Yeaten’s countenance shifted. The statement clearly enraged him. Armed guards then led Dulleh into a garage, where men stuffed a filthy rag into his mouth and forced him to the floor. Yeaten appeared, holding an electric iron. Behind him was the young man resembling the president—Chucky. Yeaten grabbed Dulleh’s right arm and pressed the hot iron into his flesh.

The torture continued for some time. Several gunmen held Dulleh down as Yeaten seared the prisoner’s other arm, his stomach, his leg. Dulleh struggled to cry out, but the rag stuffed in his mouth muffled the sound. He was helpless.

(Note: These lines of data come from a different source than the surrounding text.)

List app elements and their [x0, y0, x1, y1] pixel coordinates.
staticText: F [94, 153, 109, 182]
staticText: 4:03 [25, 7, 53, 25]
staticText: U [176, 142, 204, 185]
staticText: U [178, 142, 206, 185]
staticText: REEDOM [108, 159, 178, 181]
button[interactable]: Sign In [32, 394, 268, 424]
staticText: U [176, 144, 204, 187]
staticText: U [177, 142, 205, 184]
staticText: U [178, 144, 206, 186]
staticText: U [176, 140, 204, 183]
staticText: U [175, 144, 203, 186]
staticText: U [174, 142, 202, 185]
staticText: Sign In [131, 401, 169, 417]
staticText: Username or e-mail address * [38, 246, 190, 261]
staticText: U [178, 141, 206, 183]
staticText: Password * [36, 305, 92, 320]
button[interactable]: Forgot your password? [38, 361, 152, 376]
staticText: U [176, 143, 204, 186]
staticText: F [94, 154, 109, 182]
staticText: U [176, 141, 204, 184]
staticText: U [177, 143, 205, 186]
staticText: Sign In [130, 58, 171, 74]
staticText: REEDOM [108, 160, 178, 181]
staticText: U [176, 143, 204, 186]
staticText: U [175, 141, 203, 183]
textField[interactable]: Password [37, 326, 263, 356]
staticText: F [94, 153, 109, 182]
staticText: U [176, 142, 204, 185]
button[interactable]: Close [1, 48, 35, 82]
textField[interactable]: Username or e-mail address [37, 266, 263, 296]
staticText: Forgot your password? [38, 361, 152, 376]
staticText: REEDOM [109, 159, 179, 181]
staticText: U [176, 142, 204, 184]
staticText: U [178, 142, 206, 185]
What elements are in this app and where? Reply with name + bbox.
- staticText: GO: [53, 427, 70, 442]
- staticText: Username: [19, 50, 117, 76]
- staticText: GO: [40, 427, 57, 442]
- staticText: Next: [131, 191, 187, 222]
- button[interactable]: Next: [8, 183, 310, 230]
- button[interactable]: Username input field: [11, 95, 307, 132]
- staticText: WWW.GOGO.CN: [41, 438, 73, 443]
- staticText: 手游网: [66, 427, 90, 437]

Yeaten yanked the rag from his mouth. “Are you ready to talk?” he asked.

“Yes,” Dulleh responded.

Yeaten stared at him. “So why you involved with the rebel movement to overthrow the president?” he asked.

Dulleh could only say, “No.”

A fighter appeared in the room with a pot of steaming water. Yeaten filled a cup and poured it over the prisoner’s head; he filled a second cup, dousing Dulleh’s back.